Commerce Commission still probing sale of interest rate swaps
The Commerce Commission says it is still working on its investigation into whether interest rate swaps were misleadingly marketed after claims by farmers that they got locked into confusing contracts with excessive break fees.
The commission began its probe in August last year and has received 42 complaints since concerns over the way the financial derivatives were sold first aired in the media, chairman Mark Berry told parliament's primary production select committee.
The swaps allow clients to manage the interest rate exposure on their borrowing and are typically marketed to large corporations and institutions. However, from 2005 banks began marketing them to their rural and commercial clients.
Farmer lobby Federated Farmers was among groups seeking a review by the regulator, saying the instruments were mostly sold to its members from 2007-09, with concerns about them only surfacing in the wake of the global financial crisis.
Fed president Bruce Wills called the swaps "incredibly complicated instruments". Farmers had reported that margins had been changed on fixed term swap rates and that loan contract clauses might have been changed to allow that to happen.
Considerable confusion
"There appears to be considerable confusion about swaps, with them being sold to farmers as though they are fixed rate products," he says. While farmers had to take responsibility for their financial decisions, the lobby group "will not excuse the wilful mis-selling of any product, financial or otherwise".

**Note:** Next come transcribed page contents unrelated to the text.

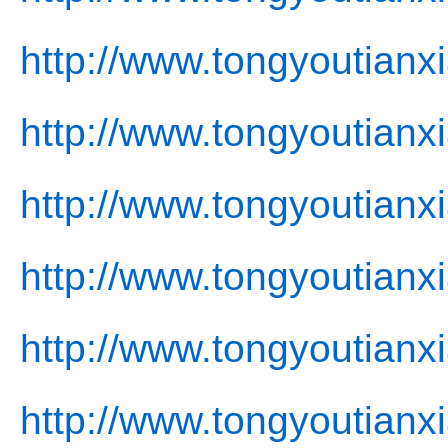
http://www.tongyoutianx
http://www.tongyoutianx
http://www.tongyoutianxi
http://www.tongyoutianx
http://www.tongyoutianx
http://www.tongyoutianx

Not many farmers use swaps and some who do rate them highly, he says.
Labour's primary industries spokesman Damien O'Connor said last week that "the practice of selling complicated finance products to farmers has been far more extensive than previously stated".
"This is a serious issue that needs careful consideration because it has major implications for primary sector financing where debt currently runs at close to $50 billion," he said.
Mr Berry says his investigation's primary aim is to establish whether the swaps were marketed "in ways that may have misled customers as to their true risk, nature and suitability".
The regulator had received a large amount of information from complainants and banks and will shortly widen its inquiries, seeking further information from people who have entered into interest rate swaps.
(BusinessDesk)






















Comments and questions7
Let me guess - all 42 complainants have had the market rates go against them?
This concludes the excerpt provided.